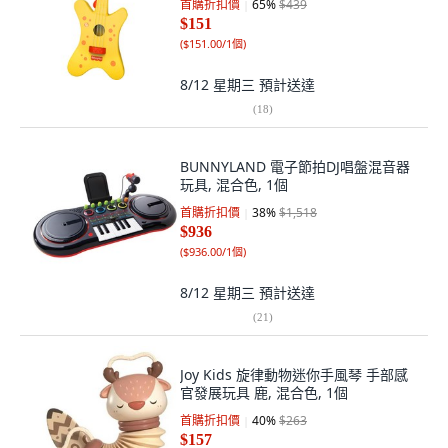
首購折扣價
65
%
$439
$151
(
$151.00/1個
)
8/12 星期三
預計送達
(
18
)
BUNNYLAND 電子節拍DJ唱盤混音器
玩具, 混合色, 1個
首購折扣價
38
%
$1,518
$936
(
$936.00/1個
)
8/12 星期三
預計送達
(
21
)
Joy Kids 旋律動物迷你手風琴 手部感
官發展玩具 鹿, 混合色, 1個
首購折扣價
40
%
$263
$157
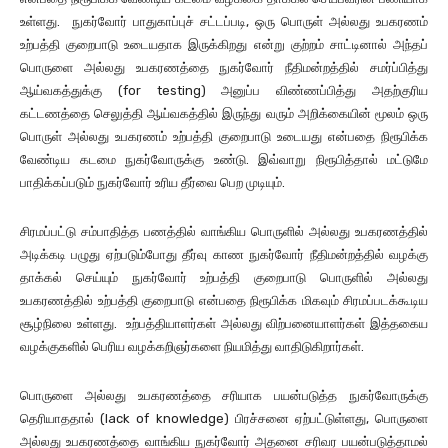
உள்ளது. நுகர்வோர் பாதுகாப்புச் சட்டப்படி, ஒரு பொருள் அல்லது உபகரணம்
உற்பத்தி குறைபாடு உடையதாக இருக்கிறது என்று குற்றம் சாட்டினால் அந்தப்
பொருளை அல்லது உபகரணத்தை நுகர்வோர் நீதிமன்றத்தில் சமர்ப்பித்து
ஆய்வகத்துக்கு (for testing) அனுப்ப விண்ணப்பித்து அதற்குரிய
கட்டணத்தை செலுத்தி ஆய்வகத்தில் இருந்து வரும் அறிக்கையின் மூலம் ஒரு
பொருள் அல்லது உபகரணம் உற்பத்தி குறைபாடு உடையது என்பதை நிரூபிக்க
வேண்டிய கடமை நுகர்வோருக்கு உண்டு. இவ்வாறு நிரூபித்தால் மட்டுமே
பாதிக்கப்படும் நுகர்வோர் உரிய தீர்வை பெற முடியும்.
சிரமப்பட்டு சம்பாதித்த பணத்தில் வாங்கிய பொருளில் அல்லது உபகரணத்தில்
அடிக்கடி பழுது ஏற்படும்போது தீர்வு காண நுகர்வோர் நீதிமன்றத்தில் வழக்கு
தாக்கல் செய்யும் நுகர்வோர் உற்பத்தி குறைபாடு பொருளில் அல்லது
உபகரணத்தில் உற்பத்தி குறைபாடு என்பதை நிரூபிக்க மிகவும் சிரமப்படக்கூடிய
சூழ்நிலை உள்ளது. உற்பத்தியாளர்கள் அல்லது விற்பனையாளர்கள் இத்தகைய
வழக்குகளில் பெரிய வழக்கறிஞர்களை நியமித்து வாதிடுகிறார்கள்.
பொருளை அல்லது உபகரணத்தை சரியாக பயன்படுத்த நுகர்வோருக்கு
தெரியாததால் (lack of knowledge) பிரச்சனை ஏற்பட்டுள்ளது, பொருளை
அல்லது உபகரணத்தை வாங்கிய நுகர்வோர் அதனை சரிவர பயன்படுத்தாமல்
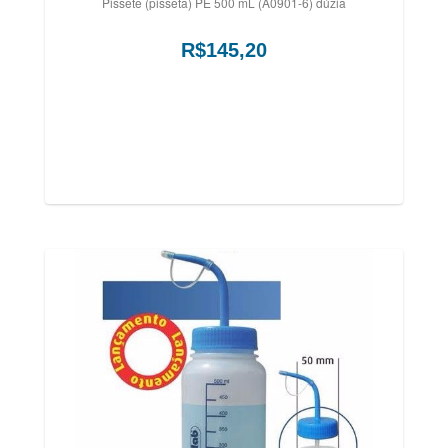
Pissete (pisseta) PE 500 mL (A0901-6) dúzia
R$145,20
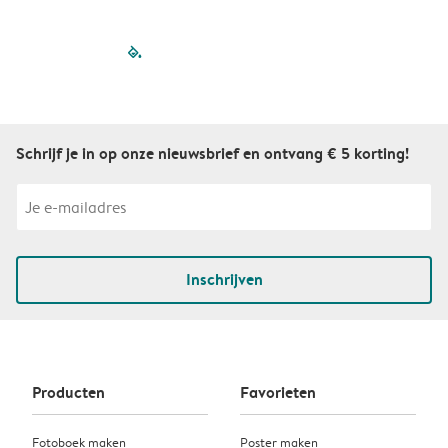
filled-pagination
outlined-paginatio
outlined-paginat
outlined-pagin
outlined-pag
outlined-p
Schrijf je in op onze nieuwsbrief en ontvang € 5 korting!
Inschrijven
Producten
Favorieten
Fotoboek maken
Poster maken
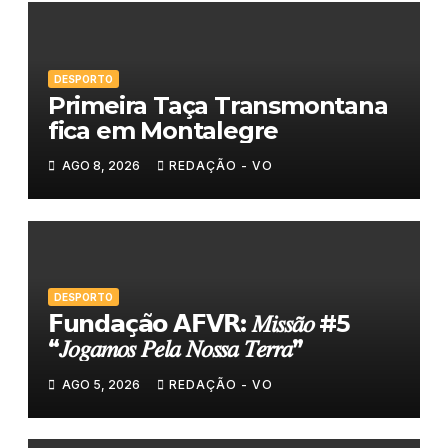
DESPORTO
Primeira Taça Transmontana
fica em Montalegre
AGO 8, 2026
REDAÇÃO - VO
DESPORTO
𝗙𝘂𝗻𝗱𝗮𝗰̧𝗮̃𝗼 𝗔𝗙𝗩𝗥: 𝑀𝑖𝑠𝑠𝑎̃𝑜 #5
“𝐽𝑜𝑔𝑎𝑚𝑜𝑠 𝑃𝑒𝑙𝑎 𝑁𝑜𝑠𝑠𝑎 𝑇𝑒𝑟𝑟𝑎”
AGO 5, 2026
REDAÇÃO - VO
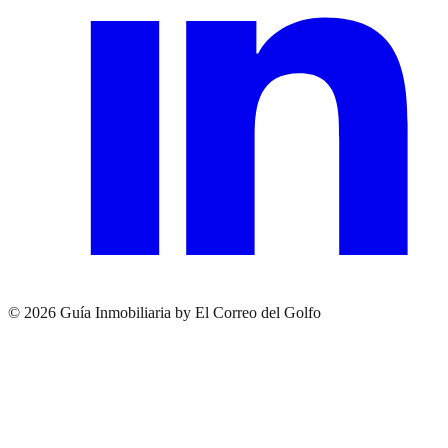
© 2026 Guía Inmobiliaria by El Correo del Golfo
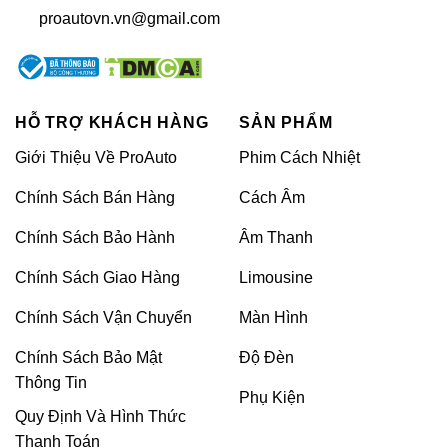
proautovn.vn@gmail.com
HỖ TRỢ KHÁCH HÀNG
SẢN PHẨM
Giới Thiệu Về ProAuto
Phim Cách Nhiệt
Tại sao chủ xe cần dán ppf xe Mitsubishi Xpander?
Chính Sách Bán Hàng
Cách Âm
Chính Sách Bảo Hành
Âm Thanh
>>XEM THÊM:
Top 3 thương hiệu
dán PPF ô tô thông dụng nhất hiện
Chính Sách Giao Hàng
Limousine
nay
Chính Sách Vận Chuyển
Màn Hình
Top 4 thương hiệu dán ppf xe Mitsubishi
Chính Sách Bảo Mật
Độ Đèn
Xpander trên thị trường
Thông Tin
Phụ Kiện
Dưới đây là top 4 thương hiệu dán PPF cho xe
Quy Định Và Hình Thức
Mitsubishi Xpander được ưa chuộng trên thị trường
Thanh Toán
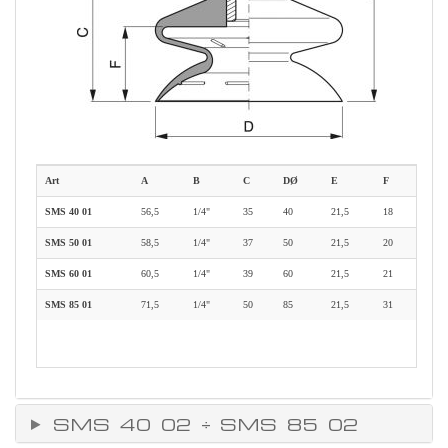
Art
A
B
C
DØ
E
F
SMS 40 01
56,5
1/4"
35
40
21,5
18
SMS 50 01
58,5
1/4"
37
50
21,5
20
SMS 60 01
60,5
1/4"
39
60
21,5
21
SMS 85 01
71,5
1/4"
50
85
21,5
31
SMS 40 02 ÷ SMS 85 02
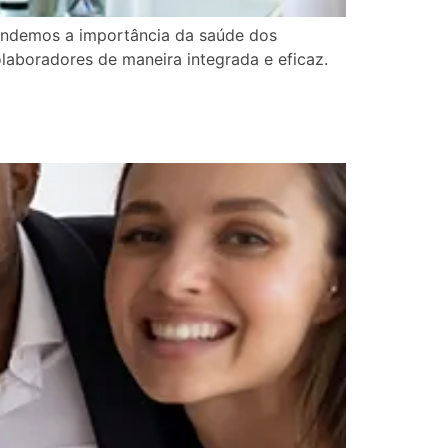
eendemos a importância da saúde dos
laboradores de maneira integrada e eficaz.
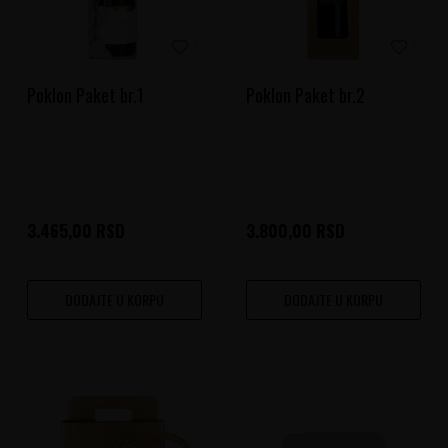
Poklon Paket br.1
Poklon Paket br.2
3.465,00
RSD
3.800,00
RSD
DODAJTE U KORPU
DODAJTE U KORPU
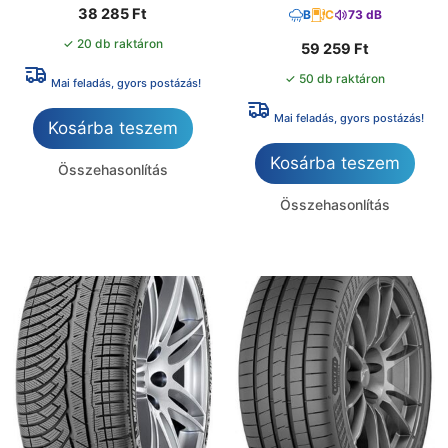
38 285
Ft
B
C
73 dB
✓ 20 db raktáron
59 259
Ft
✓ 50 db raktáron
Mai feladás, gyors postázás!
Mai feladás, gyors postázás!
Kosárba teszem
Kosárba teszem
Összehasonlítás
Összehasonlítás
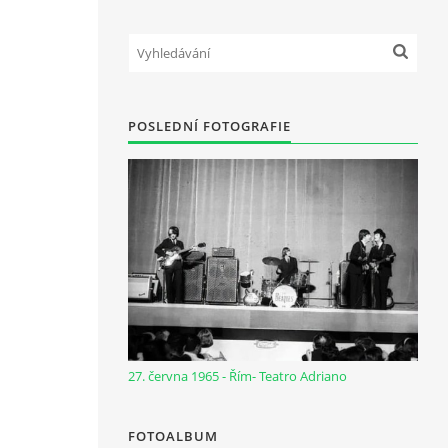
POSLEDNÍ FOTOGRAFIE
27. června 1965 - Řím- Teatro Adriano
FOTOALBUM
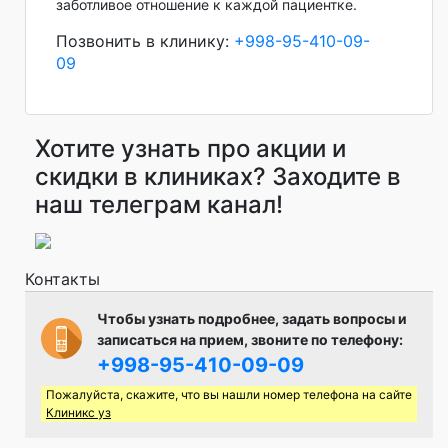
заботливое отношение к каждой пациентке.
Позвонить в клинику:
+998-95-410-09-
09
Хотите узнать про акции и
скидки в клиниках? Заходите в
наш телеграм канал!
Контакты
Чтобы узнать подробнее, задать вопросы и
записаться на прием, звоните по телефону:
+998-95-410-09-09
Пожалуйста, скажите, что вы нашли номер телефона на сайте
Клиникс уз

▬▬▬▬▬▬▬▬▬▬

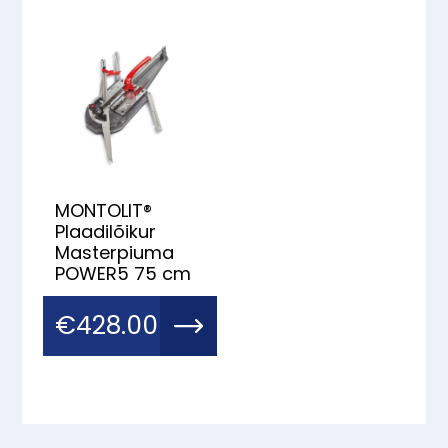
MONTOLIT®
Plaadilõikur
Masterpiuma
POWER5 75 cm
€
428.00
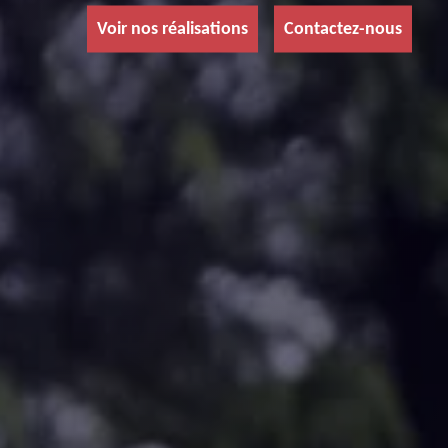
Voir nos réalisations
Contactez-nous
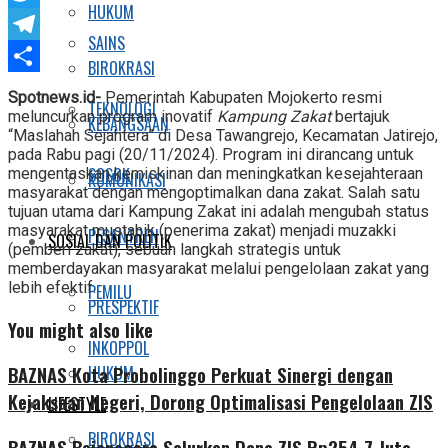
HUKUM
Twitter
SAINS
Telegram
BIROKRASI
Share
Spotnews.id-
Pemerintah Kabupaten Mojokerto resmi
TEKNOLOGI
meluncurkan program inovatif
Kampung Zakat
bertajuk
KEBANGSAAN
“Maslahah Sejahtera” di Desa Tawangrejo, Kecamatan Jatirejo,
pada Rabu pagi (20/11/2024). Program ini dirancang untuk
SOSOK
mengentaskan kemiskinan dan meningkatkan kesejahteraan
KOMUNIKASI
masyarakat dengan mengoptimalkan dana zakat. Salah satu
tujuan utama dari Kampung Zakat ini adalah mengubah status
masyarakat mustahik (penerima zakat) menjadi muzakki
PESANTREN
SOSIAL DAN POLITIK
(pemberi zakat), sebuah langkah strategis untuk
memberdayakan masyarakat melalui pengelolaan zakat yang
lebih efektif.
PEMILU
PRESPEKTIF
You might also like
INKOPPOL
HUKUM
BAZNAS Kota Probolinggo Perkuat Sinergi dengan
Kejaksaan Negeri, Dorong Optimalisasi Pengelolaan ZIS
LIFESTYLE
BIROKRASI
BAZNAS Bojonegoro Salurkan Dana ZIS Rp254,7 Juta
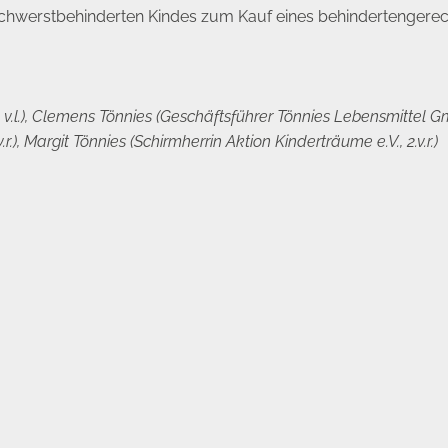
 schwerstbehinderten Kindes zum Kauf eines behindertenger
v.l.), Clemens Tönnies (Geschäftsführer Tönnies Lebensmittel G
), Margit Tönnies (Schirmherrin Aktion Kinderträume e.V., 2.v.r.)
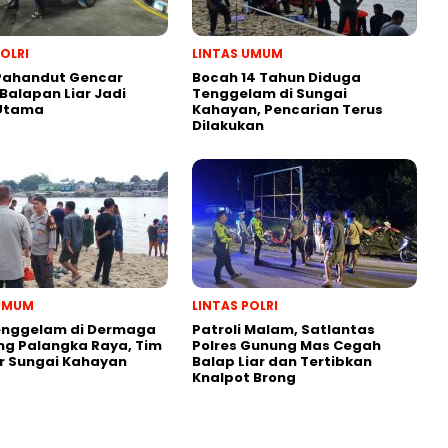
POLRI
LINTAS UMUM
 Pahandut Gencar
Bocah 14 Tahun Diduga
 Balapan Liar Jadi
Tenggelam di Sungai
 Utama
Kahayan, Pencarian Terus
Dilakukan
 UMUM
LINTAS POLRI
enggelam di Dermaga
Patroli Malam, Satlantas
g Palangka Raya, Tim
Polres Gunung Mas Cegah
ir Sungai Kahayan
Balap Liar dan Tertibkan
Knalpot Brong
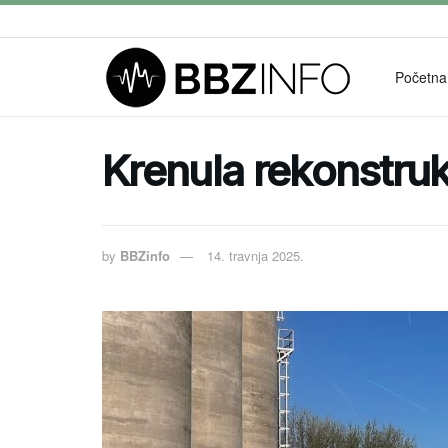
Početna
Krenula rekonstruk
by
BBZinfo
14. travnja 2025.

▬▬▬▬▬▬▬▬▬▬

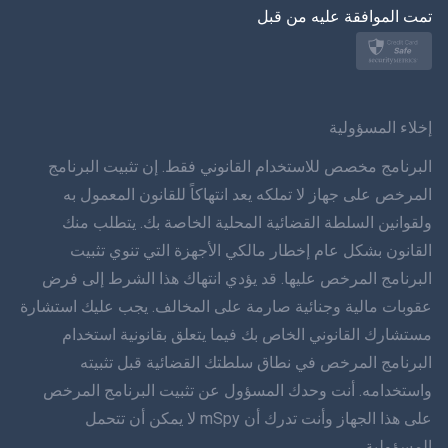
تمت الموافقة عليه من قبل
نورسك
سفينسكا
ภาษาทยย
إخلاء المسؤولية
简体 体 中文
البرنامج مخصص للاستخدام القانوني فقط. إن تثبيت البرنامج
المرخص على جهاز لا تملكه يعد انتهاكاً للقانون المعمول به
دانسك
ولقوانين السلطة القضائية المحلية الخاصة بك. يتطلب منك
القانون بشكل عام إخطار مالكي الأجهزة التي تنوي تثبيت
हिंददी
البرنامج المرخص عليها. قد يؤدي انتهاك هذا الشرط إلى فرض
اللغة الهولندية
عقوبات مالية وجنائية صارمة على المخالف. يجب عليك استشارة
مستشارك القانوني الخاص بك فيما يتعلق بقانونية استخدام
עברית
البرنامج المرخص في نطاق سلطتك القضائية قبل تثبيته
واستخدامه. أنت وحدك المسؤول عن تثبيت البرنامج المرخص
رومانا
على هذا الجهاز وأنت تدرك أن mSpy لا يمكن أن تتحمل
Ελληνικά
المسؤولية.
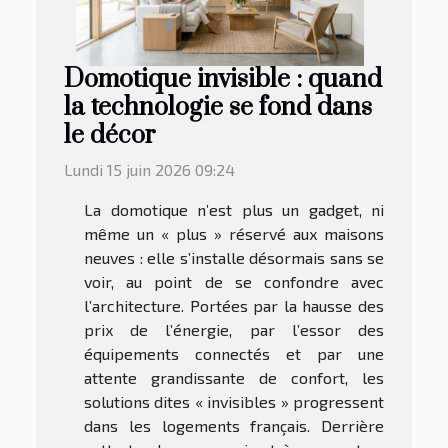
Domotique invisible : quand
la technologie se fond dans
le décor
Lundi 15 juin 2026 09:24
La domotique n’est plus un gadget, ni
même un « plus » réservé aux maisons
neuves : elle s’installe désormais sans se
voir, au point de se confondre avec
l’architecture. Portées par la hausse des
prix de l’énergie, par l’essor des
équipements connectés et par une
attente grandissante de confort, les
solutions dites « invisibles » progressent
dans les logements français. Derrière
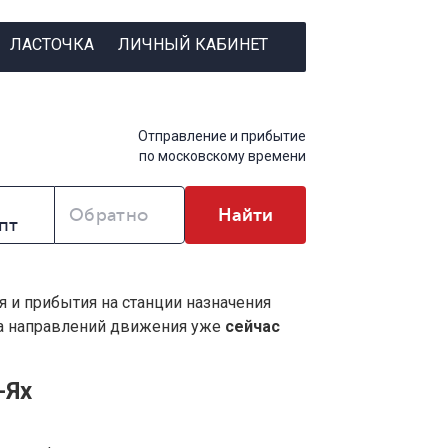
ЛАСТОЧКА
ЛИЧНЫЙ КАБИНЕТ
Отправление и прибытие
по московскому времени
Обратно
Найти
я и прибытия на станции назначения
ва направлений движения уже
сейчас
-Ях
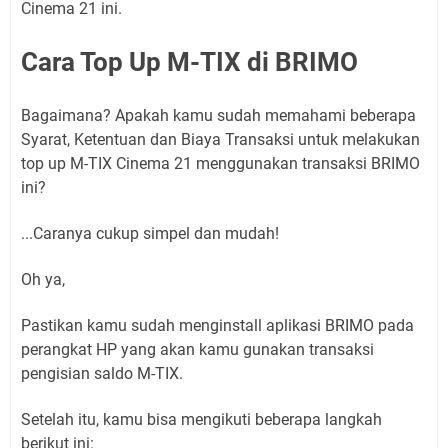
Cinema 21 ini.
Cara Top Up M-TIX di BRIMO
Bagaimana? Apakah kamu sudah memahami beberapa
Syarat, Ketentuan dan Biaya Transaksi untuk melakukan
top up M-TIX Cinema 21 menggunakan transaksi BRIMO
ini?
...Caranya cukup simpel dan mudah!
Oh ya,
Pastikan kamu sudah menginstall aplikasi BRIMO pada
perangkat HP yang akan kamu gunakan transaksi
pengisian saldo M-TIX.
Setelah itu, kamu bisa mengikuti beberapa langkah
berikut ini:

▬▬▬▬▬▬▬▬▬▬

WHAT YOU SHOULD DO: After locating the line with "Tại sao chủ" above, return that line and every later line through the one with "Quy Định Và Hình Thức", word for word and with nothing else.

TASK SOLUTION:
Tại sao chủ xe cần dán ppf xe Mitsubishi Xpander?
Chính Sách Bán Hàng
Cách Âm
Chính Sách Bảo Hành
Âm Thanh
>>XEM THÊM:
Top 3 thương hiệu
dán PPF ô tô thông dụng nhất hiện
Chính Sách Giao Hàng
Limousine
nay
Chính Sách Vận Chuyển
Màn Hình
Top 4 thương hiệu dán ppf xe Mitsubishi
Chính Sách Bảo Mật
Độ Đèn
Xpander trên thị trường
Thông Tin
Phụ Kiện
Dưới đây là top 4 thương hiệu dán PPF cho xe
Quy Định Và Hình Thức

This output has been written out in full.